If you have been saddled with the task of importing and exporting for your company, you know that there are an awful lot of steps to getting products from one place to another. Shipping line employees, importer/exporters, clearing agents, and shipping insurance workers must understand the difference between pre-carriage and on-carriage shipping.
Essentially, pre-carriage shipping refers to the shipping process from a shipment’s point of inception to the vessel that will carry it to its port of destination. On-carriage shipping refers to the process of getting a product from the port to its final destination. Both pre-carriage and on-carriage shipping are inland activities. The pre-carriage stage may also be referred to as carrier haulage if it is performed by the shipping company on behalf of the client.
The Pre-Carriage Process
When two companies want to import and export products with one another, an agreement called an incoterm is created. Both the pre-carriage and on-carriage stages are affected by incoterms. An incoterm is a standardized government contract between buyer and seller that specifies details of an import-export agreement.
The exporting company will make arrangements for shipping. They will have to do this well in advance so that the recipient will have the product when they need it.

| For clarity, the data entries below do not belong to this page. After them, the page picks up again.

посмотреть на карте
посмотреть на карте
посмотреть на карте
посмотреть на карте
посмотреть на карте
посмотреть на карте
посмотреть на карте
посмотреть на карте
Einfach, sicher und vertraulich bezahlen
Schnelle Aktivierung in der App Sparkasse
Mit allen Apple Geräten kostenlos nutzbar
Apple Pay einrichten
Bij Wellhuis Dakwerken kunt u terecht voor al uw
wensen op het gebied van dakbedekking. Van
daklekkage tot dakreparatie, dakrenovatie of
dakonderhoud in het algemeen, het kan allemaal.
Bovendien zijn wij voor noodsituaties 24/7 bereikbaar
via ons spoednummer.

The product will be packed in a warehouse, and the shipping forwarder will make arrangements for the product to be shipped to the docks or to the airport. This may be done by truck or train.
Every stage of the shipping process will be documented by a “Bill of Lading.” which proves that the carrier has received the product. The truck driver will fill out a Bill of Lading when they pick up the product, and the cargo carrier will fill out another when they take the product onto their boat.

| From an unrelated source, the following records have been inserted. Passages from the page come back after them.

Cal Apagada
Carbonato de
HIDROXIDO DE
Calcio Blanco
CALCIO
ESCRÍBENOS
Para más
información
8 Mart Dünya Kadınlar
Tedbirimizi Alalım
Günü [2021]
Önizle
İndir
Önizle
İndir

Before the product can be loaded onto a boat or an airplane, it must be inspected by customs officials. Each government has its own specific laws when it comes to the importation and exportation of goods. It is important to hire a shipping forwarder who can assist you in the legalities of importing or exporting. Provided that your goods passed the inspection, they will be loaded onto a cargo ship.
Once the product has made its journey across the ocean, it will be time to begin The on-carriage process. When the ships come in, the product will go through customs again. If the products and their containers pass the customs inspection, they will be shipped to the warehouse of the buyer.
If the recipient’s warehouse is fairly nearby, the goods may be transported in one single trip. There will be a few different options for what kind of truck to use. Some trucks can do what’s called a drop shipment, where your packages are contained in crates and are dropped by a truck with a crane in it. In other cases, the truck will be backed into the warehouse and unloaded by hand.
In some cases, the truck may take the product to a freight train. When the train reaches its destination, it will be loaded onto another truck which will take the product to the warehouse.
There are several elements that may affect the transportation of products. Different countries have different legal regulations. There are some countries where political unrest may affect shipping. The accessibility of railroads and highways may also be an issue. It is not a bad idea to hire a professional logistics company to help you organize everything.
Shipping products from one place to another is much more complicated than one might think. A professional shipping forwarder is essential to making sure that products arrived safely, on time, and does not incur excessive customs fees.